Problem requirements:
Transcribe the whole listing below. Pictures do not go in the copy.

Provided entries:
- - - - -
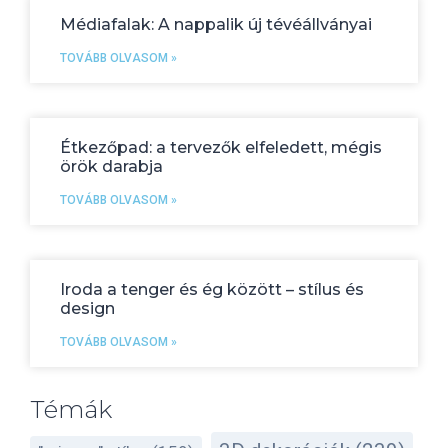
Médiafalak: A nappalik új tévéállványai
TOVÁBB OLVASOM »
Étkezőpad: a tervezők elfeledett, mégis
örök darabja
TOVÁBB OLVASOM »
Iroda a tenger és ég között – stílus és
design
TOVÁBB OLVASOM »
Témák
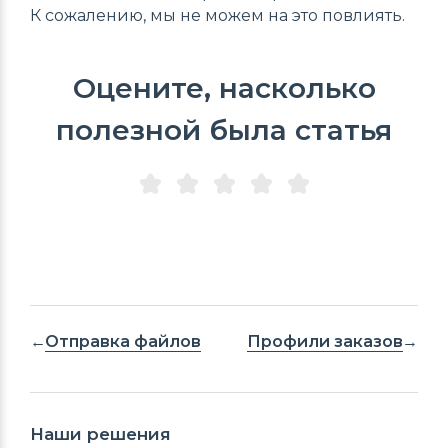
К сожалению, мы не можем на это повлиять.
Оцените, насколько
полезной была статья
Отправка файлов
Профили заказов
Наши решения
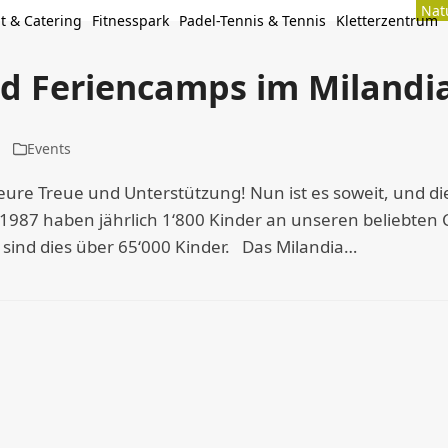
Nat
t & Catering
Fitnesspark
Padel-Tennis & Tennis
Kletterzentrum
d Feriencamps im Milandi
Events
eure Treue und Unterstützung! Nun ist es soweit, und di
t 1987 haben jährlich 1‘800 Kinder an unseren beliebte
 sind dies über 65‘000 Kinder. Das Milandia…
- - - - -
Result for this exercise:
Médiafalak: A nappalik új tévéállványai
TOVÁBB OLVASOM »
Étkezőpad: a tervezők elfeledett, mégis
örök darabja
TOVÁBB OLVASOM »
Iroda a tenger és ég között – stílus és
design
TOVÁBB OLVASOM »
Témák
К сожалению, мы не можем на это повлиять.
Оцените, насколько
полезной была статья
Отправка файлов
Профили заказов
Наши решения
Nat
t & Catering
Fitnesspark
Padel-Tennis & Tennis
Kletterzentrum
d Feriencamps im Milandi
Events
eure Treue und Unterstützung! Nun ist es soweit, und di
t 1987 haben jährlich 1‘800 Kinder an unseren beliebte
 sind dies über 65‘000 Kinder. Das Milandia…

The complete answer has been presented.